Recorded information Start Marker
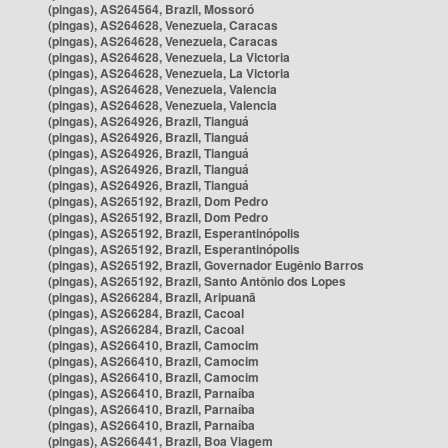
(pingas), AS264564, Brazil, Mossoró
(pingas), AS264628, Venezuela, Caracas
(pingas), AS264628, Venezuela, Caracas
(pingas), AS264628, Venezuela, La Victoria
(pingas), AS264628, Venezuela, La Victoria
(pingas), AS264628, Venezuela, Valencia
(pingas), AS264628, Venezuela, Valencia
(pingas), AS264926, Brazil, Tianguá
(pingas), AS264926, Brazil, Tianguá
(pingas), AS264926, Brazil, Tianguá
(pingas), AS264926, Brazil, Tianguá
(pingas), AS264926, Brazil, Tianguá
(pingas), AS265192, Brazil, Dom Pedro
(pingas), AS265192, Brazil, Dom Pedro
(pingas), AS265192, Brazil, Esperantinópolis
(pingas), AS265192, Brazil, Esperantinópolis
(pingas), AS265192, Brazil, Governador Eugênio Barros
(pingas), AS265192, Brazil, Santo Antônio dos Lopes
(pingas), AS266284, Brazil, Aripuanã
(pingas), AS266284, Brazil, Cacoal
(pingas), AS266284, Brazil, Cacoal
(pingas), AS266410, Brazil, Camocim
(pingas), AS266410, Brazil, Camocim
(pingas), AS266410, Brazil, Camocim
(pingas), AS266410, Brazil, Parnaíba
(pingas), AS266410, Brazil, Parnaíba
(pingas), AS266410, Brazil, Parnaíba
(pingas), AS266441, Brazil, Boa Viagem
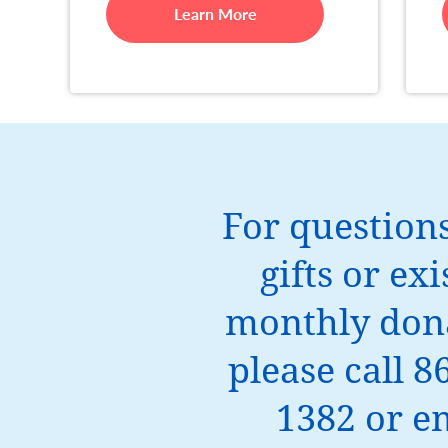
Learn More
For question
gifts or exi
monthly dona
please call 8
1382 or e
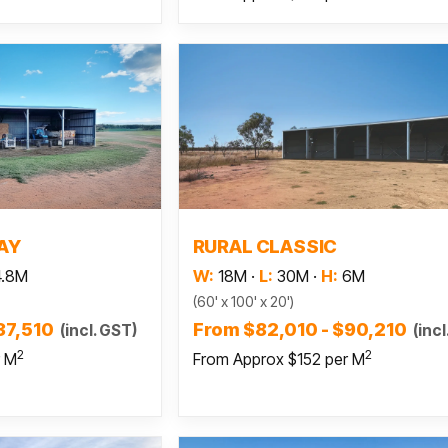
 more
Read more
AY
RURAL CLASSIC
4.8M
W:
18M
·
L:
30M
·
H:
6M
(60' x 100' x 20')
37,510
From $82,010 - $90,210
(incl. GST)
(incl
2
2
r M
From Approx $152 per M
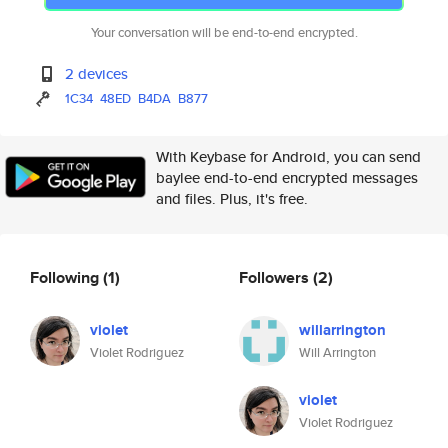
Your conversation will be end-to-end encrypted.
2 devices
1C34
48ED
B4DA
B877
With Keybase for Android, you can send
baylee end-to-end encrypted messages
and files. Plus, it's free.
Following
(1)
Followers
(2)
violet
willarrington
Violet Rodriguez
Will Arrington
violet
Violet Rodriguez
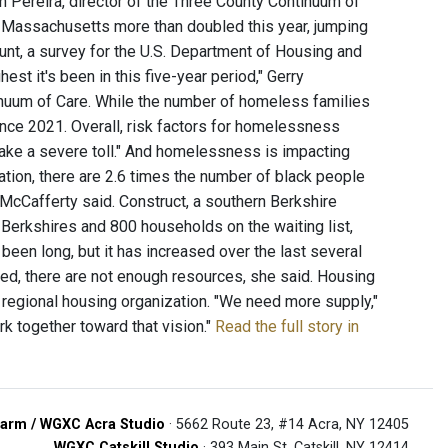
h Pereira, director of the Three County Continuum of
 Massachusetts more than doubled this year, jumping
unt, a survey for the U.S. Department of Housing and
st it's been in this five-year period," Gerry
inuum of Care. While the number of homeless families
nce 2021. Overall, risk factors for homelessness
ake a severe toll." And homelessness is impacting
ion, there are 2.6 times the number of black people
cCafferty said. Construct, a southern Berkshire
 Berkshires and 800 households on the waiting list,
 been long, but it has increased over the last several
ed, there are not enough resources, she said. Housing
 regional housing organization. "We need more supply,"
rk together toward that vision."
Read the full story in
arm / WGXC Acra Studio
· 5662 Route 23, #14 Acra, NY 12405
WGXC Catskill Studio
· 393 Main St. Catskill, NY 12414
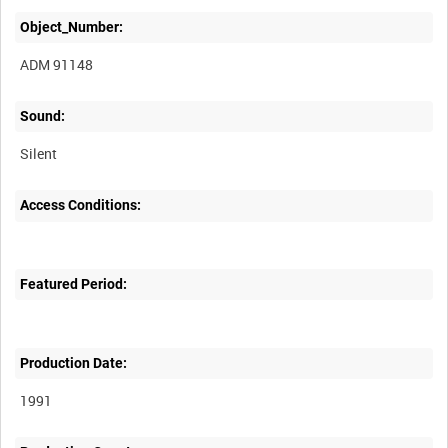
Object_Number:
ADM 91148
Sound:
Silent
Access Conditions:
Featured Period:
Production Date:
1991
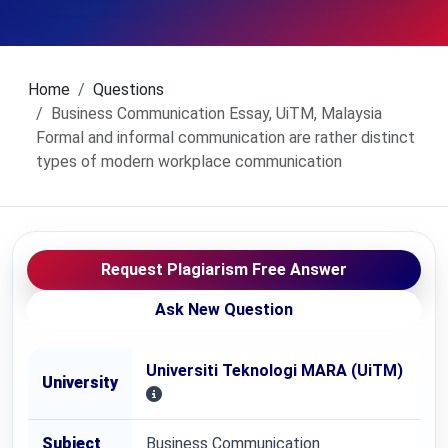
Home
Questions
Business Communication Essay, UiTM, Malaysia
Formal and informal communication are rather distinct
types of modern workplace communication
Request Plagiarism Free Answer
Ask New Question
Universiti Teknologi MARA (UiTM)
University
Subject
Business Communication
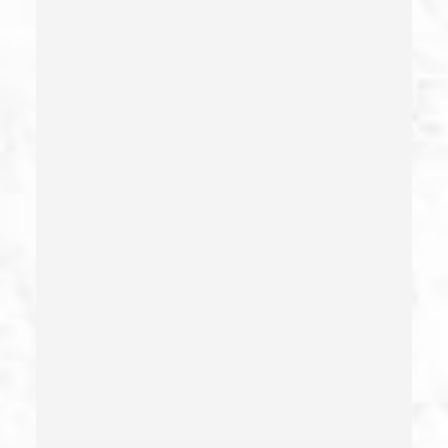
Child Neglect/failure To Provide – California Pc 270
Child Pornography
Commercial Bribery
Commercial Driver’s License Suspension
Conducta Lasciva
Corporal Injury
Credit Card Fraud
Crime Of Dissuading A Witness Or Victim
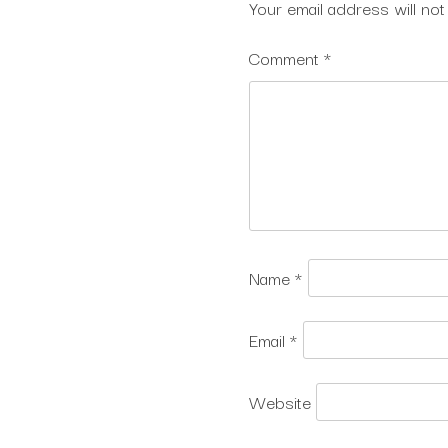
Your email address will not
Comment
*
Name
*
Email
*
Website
Recorded information End Marker
Recorded information Start Marker
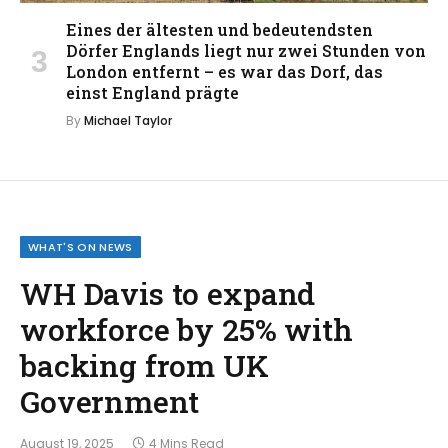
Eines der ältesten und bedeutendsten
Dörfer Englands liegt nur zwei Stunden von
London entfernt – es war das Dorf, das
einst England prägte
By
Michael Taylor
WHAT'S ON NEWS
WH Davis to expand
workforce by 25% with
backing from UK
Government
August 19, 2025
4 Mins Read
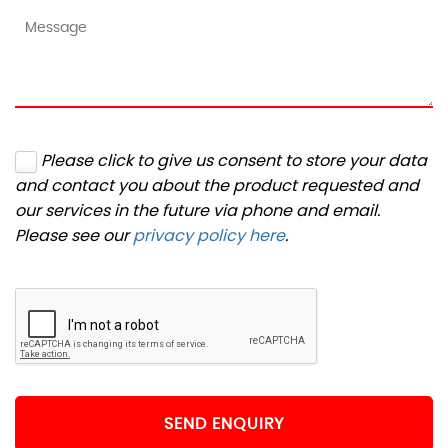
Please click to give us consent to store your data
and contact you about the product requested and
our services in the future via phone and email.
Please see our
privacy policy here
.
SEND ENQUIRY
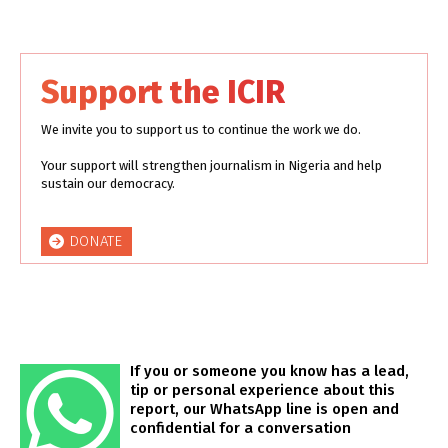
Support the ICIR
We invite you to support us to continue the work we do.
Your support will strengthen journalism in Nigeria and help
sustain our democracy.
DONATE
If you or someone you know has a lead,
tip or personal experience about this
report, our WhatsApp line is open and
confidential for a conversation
Recorded information End Marker
Count how many lines of the records hold the string "Acra"; the answer is that number alone.

2